Please copy all of the data that follows exactly, leaving any pictures out.

RECORDS FOR PROCESSING Block Start

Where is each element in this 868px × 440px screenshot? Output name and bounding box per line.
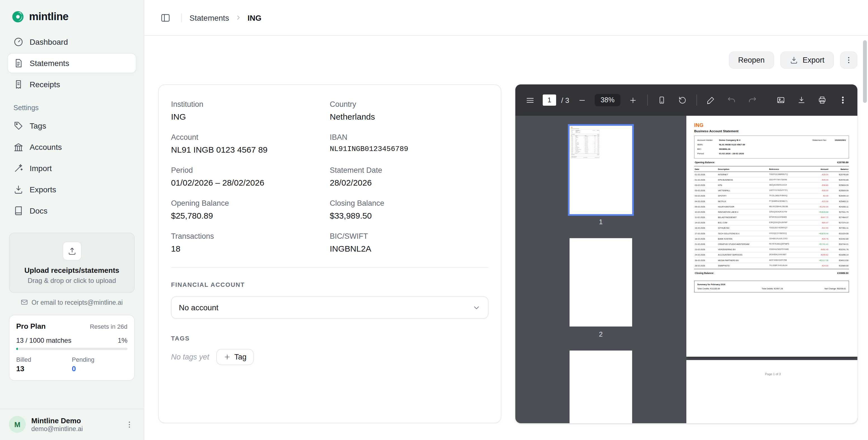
zoom-in-button[interactable] [625, 92, 641, 108]
document-title: Business Account Statement [694, 129, 849, 133]
financial-account-select[interactable]: No account [171, 296, 489, 319]
info-row: IBAN:NL91 INGB 0123 4567 89 [697, 143, 745, 147]
user-menu-button[interactable] [122, 418, 136, 431]
upload-subtitle: Drag & drop or click to upload [16, 277, 127, 285]
user-email: demo@mintline.ai [31, 426, 117, 432]
upload-icon [67, 246, 76, 256]
opening-balance-row: Opening Balance: €25780.89 [571, 134, 599, 135]
transaction-row: 01-02-2026 INTERNET TX62FGGJBBRBVTQ -€35… [694, 172, 849, 177]
breadcrumb: Statements ING [189, 13, 261, 22]
reopen-button[interactable]: Reopen [728, 52, 774, 69]
settings-nav: Tags Accounts Import Exports Docs [0, 116, 144, 220]
field-value: 18 [171, 244, 330, 253]
receipts-icon [13, 79, 24, 89]
download-button[interactable] [794, 92, 809, 108]
export-button[interactable]: Export [780, 52, 834, 69]
scrollbar-thumb[interactable] [863, 40, 867, 103]
sidebar-item-docs[interactable]: Docs [8, 201, 136, 220]
field-value: INGBNL2A [330, 244, 489, 253]
plan-card: Pro Plan Resets in 26d 13 / 1000 matches… [9, 315, 135, 381]
export-label: Export [803, 56, 825, 64]
page-thumbnail[interactable]: 2 [569, 238, 632, 338]
zoom-level[interactable]: 38% [595, 94, 620, 106]
page-thumbnail[interactable]: 3 [569, 351, 632, 423]
insert-image-button[interactable] [773, 92, 788, 108]
tags-row: No tags yet Tag [171, 349, 489, 365]
tag-icon [13, 121, 24, 131]
image-icon [776, 96, 785, 105]
primary-nav: Dashboard Statements Receipts [0, 32, 144, 94]
page-thumbnail[interactable]: ING Business Account Statement Account H… [569, 126, 632, 226]
transaction-row: 24-02-2026 ACCOUNTANT SERVICES ZK0H90KUV… [694, 252, 849, 258]
field-label: Country [330, 100, 489, 109]
fit-page-button[interactable] [654, 92, 669, 108]
rotate-button[interactable] [674, 92, 690, 108]
account-info-box: Account Holder:Demo Company B.V. IBAN:NL… [571, 129, 599, 134]
toolbar-separator [696, 94, 697, 106]
wand-icon [13, 163, 24, 173]
hamburger-icon [525, 95, 535, 105]
sidebar-item-label: Import [30, 164, 52, 173]
transaction-row: 03-02-2026 KPN 38ZQAO4SKKUGGX -€96.80 €2… [694, 182, 849, 188]
annotate-button[interactable] [703, 92, 718, 108]
sidebar-item-receipts[interactable]: Receipts [8, 75, 136, 94]
statements-icon [13, 58, 24, 68]
thumbnail-canvas: ING Business Account Statement Account H… [569, 126, 632, 214]
toolbar-separator [647, 94, 648, 106]
field-label: IBAN [330, 133, 489, 142]
sidebar-item-import[interactable]: Import [8, 159, 136, 178]
viewer-more-button[interactable] [835, 92, 851, 108]
detail-field: Account NL91 INGB 0123 4567 89 [171, 133, 330, 154]
zoom-out-button[interactable] [574, 92, 590, 108]
sidebar-item-statements[interactable]: Statements [8, 54, 136, 73]
page-number-input[interactable] [543, 94, 556, 106]
transaction-row: 03-02-2026 SPOTIFY TFCEL3A5LRYBKKQ -€9.9… [694, 193, 849, 199]
field-label: Account [171, 133, 330, 142]
minus-icon [578, 96, 586, 104]
undo-button[interactable] [723, 92, 739, 108]
fit-page-icon [657, 96, 666, 105]
more-actions-button[interactable] [840, 52, 857, 69]
statement-details-card: Institution ING Country Netherlands Acco… [158, 84, 501, 423]
add-tag-button[interactable]: Tag [217, 349, 254, 365]
print-button[interactable] [814, 92, 830, 108]
sidebar-item-exports[interactable]: Exports [8, 180, 136, 199]
sidebar-toggle-button[interactable] [158, 10, 173, 25]
fields-grid: Institution ING Country Netherlands Acco… [171, 100, 489, 253]
transaction-row: 14-02-2026 BOL.COM E3RQ31KQDL8VFAP -€89.… [694, 220, 849, 225]
field-label: Institution [171, 100, 330, 109]
summary-box: Summary for February 2026 Total Credits:… [571, 156, 599, 158]
document-page-1: ING Business Account Statement Account H… [686, 116, 857, 357]
breadcrumb-statements[interactable]: Statements [189, 13, 229, 22]
topbar: Statements ING [144, 0, 868, 36]
sidebar-item-dashboard[interactable]: Dashboard [8, 32, 136, 52]
brand-name: mintline [29, 11, 68, 23]
closing-balance-row: Closing Balance: €33989.50 [571, 154, 599, 155]
statement-page-content: ING Business Account Statement Account H… [569, 126, 601, 170]
upload-dropzone[interactable]: Upload receipts/statements Drag & drop o… [9, 233, 135, 293]
bank-icon [13, 142, 24, 152]
sidebar-item-tags[interactable]: Tags [8, 116, 136, 135]
field-value: NL91 INGB 0123 4567 89 [171, 145, 330, 154]
upload-icon-box [62, 241, 81, 261]
page-count: / 3 [561, 96, 569, 104]
closing-balance-row: Closing Balance: €33989.50 [694, 269, 849, 277]
envelope-icon [21, 298, 28, 306]
detail-field: Period 01/02/2026 – 28/02/2026 [171, 166, 330, 187]
pdf-menu-button[interactable] [522, 92, 538, 108]
redo-button[interactable] [744, 92, 760, 108]
transaction-row: 11-02-2026 BELASTINGDIENST MTNPZDG01FB48… [694, 215, 849, 220]
brand-logo[interactable]: mintline [0, 0, 144, 32]
rotate-icon [678, 96, 687, 105]
transactions-table: Date Description Reference Amount Balanc… [571, 135, 599, 154]
page-footer-text: Page 1 of 3 [765, 372, 781, 376]
field-label: Statement Date [330, 166, 489, 174]
sidebar-item-accounts[interactable]: Accounts [8, 138, 136, 156]
breadcrumb-current: ING [248, 13, 261, 22]
pending-value[interactable]: 0 [72, 364, 127, 373]
divider [171, 267, 489, 268]
statement-no: 202602001 [835, 139, 846, 142]
tags-label: TAGS [171, 335, 489, 342]
field-value: Netherlands [330, 112, 489, 121]
selected-account: No account [179, 303, 219, 312]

RECORDS FOR PROCESSING Block End

FINISHED EXERCISE:
Where is each element in this 868px × 440px screenshot? Output name and bounding box per line.
zoom-in-button[interactable] [625, 92, 641, 108]
document-title: Business Account Statement [694, 129, 849, 133]
financial-account-select[interactable]: No account [171, 296, 489, 319]
info-row: IBAN:NL91 INGB 0123 4567 89 [697, 143, 745, 147]
user-menu-button[interactable] [122, 418, 136, 431]
upload-subtitle: Drag & drop or click to upload [16, 277, 127, 285]
user-email: demo@mintline.ai [31, 426, 117, 432]
upload-icon [67, 246, 76, 256]
opening-balance-row: Opening Balance: €25780.89 [571, 134, 599, 135]
transaction-row: 01-02-2026 INTERNET TX62FGGJBBRBVTQ -€35… [694, 172, 849, 177]
breadcrumb: Statements ING [189, 13, 261, 22]
reopen-button[interactable]: Reopen [728, 52, 774, 69]
settings-nav: Tags Accounts Import Exports Docs [0, 116, 144, 220]
field-value: 18 [171, 244, 330, 253]
receipts-icon [13, 79, 24, 89]
download-button[interactable] [794, 92, 809, 108]
export-button[interactable]: Export [780, 52, 834, 69]
scrollbar-thumb[interactable] [863, 40, 867, 103]
sidebar-item-docs[interactable]: Docs [8, 201, 136, 220]
field-value: INGBNL2A [330, 244, 489, 253]
plan-card: Pro Plan Resets in 26d 13 / 1000 matches… [9, 315, 135, 381]
export-label: Export [803, 56, 825, 64]
page-thumbnail[interactable]: 2 [569, 238, 632, 338]
zoom-level[interactable]: 38% [595, 94, 620, 106]
page-thumbnail[interactable]: 3 [569, 351, 632, 423]
insert-image-button[interactable] [773, 92, 788, 108]
tags-row: No tags yet Tag [171, 349, 489, 365]
tag-icon [13, 121, 24, 131]
image-icon [776, 96, 785, 105]
primary-nav: Dashboard Statements Receipts [0, 32, 144, 94]
page-thumbnail[interactable]: ING Business Account Statement Account H… [569, 126, 632, 226]
transaction-row: 24-02-2026 ACCOUNTANT SERVICES ZK0H90KUV… [694, 252, 849, 258]
field-label: Country [330, 100, 489, 109]
fit-page-button[interactable] [654, 92, 669, 108]
rotate-button[interactable] [674, 92, 690, 108]
account-info-box: Account Holder:Demo Company B.V. IBAN:NL… [571, 129, 599, 134]
toolbar-separator [696, 94, 697, 106]
wand-icon [13, 163, 24, 173]
hamburger-icon [525, 95, 535, 105]
sidebar-item-label: Import [30, 164, 52, 173]
transaction-row: 03-02-2026 KPN 38ZQAO4SKKUGGX -€96.80 €2… [694, 182, 849, 188]
annotate-button[interactable] [703, 92, 718, 108]
sidebar-item-receipts[interactable]: Receipts [8, 75, 136, 94]
statements-icon [13, 58, 24, 68]
thumbnail-canvas: ING Business Account Statement Account H… [569, 126, 632, 214]
toolbar-separator [647, 94, 648, 106]
field-label: IBAN [330, 133, 489, 142]
sidebar-item-import[interactable]: Import [8, 159, 136, 178]
viewer-more-button[interactable] [835, 92, 851, 108]
detail-field: Account NL91 INGB 0123 4567 89 [171, 133, 330, 154]
zoom-out-button[interactable] [574, 92, 590, 108]
sidebar-item-statements[interactable]: Statements [8, 54, 136, 73]
page-number-input[interactable] [543, 94, 556, 106]
transaction-row: 03-02-2026 SPOTIFY TFCEL3A5LRYBKKQ -€9.9… [694, 193, 849, 199]
field-label: Account [171, 133, 330, 142]
minus-icon [578, 96, 586, 104]
undo-button[interactable] [723, 92, 739, 108]
fit-page-icon [657, 96, 666, 105]
more-actions-button[interactable] [840, 52, 857, 69]
statement-details-card: Institution ING Country Netherlands Acco… [158, 84, 501, 423]
add-tag-button[interactable]: Tag [217, 349, 254, 365]
print-button[interactable] [814, 92, 830, 108]
sidebar-item-exports[interactable]: Exports [8, 180, 136, 199]
sidebar-toggle-button[interactable] [158, 10, 173, 25]
fields-grid: Institution ING Country Netherlands Acco… [171, 100, 489, 253]
transaction-row: 14-02-2026 BOL.COM E3RQ31KQDL8VFAP -€89.… [694, 220, 849, 225]
field-label: Institution [171, 100, 330, 109]
summary-box: Summary for February 2026 Total Credits:… [571, 156, 599, 158]
document-page-1: ING Business Account Statement Account H… [686, 116, 857, 357]
breadcrumb-statements[interactable]: Statements [189, 13, 229, 22]
topbar: Statements ING [144, 0, 868, 36]
sidebar-item-dashboard[interactable]: Dashboard [8, 32, 136, 52]
brand-name: mintline [29, 11, 68, 23]
closing-balance-row: Closing Balance: €33989.50 [571, 154, 599, 155]
statement-page-content: ING Business Account Statement Account H… [569, 126, 601, 170]
upload-dropzone[interactable]: Upload receipts/statements Drag & drop o… [9, 233, 135, 293]
bank-icon [13, 142, 24, 152]
sidebar-item-tags[interactable]: Tags [8, 116, 136, 135]
field-value: NL91 INGB 0123 4567 89 [171, 145, 330, 154]
upload-icon-box [62, 241, 81, 261]
page-count: / 3 [561, 96, 569, 104]
closing-balance-row: Closing Balance: €33989.50 [694, 269, 849, 277]
envelope-icon [21, 298, 28, 306]
detail-field: Period 01/02/2026 – 28/02/2026 [171, 166, 330, 187]
pdf-menu-button[interactable] [522, 92, 538, 108]
redo-button[interactable] [744, 92, 760, 108]
transaction-row: 11-02-2026 BELASTINGDIENST MTNPZDG01FB48… [694, 215, 849, 220]
brand-logo[interactable]: mintline [0, 0, 144, 32]
rotate-icon [678, 96, 687, 105]
transactions-table: Date Description Reference Amount Balanc… [571, 135, 599, 154]
page-footer-text: Page 1 of 3 [765, 372, 781, 376]
field-label: Statement Date [330, 166, 489, 174]
sidebar-item-accounts[interactable]: Accounts [8, 138, 136, 156]
breadcrumb-current: ING [248, 13, 261, 22]
pending-value[interactable]: 0 [72, 364, 127, 373]
divider [171, 267, 489, 268]
statement-no: 202602001 [835, 139, 846, 142]
tags-label: TAGS [171, 335, 489, 342]
field-value: Netherlands [330, 112, 489, 121]
selected-account: No account [179, 303, 219, 312]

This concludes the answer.